To keep their marketing costs low, these companies need to maximise the effectiveness of their marketing. They can achieve this through advertising that
- promises unachievable returns through misleading assumptions about inflation of electricity prices and self-consumption
- claims their cheap panels will outperform the best on the market because of some ‘secret sauce’
- claims their cheap inverter will outlast and outperform any other inverter using obscure technical jargon like ‘start-up voltage’ to sound impressive
- claims their solar panels and inverters are ‘engineered’ in a country that’s highly respected in the industry (often Germany), and often using a PO box from that country as the research and design headquarters
Please don’t fall for the allure of one of these cheap systems. Here’s how to avoid this junk:
- Check your panel is one of the low-risk brands listed in Step 5.
- Check your inverter is one of the low-risk brands listed in Step 5.
- Do a quick back-of-the-envelope check of their payback claims (Step 4). If they assume 100% self-consumption, go elsewhere.
- Look at the length of their installation warranty – insist on at least five years. Use a firm that has been going for at least that long to avoid a company that has no intention of being around to fulfil its warranty. Read online reviews of these longstanding companies to see how their installations have fared.
How to make sure you don’t pay too much – or too little
I maintain a web page that shows up-to-date, ballpark pricing for good-quality solar:
Online resource: Up-to-date price ranges for good-quality solar: https://www.solarquotes.com.au/panels/cost/
The first thing I recommend is to check that the quoted prices are in this ballpark.

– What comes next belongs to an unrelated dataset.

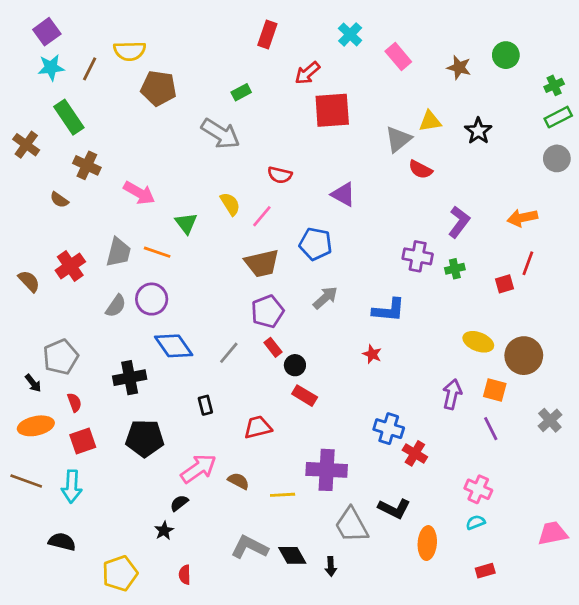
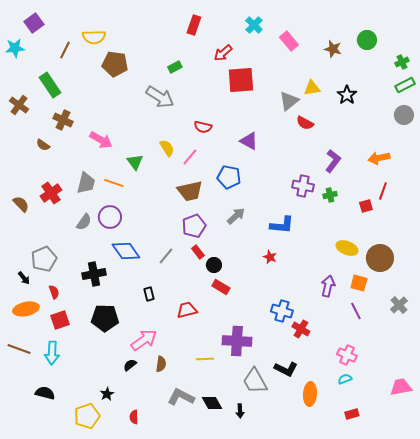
cyan star: (51, 67) -> (15, 48), moved
brown semicircle: (238, 481) -> (161, 364), moved, turned 70
black star: (164, 531) -> (107, 394), moved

There are two legitimate reasons you could pay less and still get a reliable system:
- Using a budget inverter – expect to pay up to $600 less per 5 kW than you would for a premium solar inverter.
- Using a high-volume installer that gets a particularly good price on legitimate panels – expect to save up to $400 per 5 kW.
If you live in a metro area, you may pay up to $1,000 less than the ballparks I’ve provided online for a reasonable budget system. But to get there, the company is going to be dependent on installing consistently high volumes to cover their overheads and it will be operating on slim margins. This increases the risk that the company will not be around in the future.
There are three legitimate reasons you could pay more than the standard:
- You have a particularly difficult install (you need scaffolding, panel tilt frames, modifications to your grid connection, or switchboard upgrades).
- You live way out in the bush, so they need to add travel costs.
- You are also getting lots of extras: power-diversion hardware, battery-compatible hybrid inverters, etc.
In my opinion, the best way to protect yourself against paying too much or too little is simply to get three quotes from well-regarded installers. In Step 6, I’ll walk you through that process.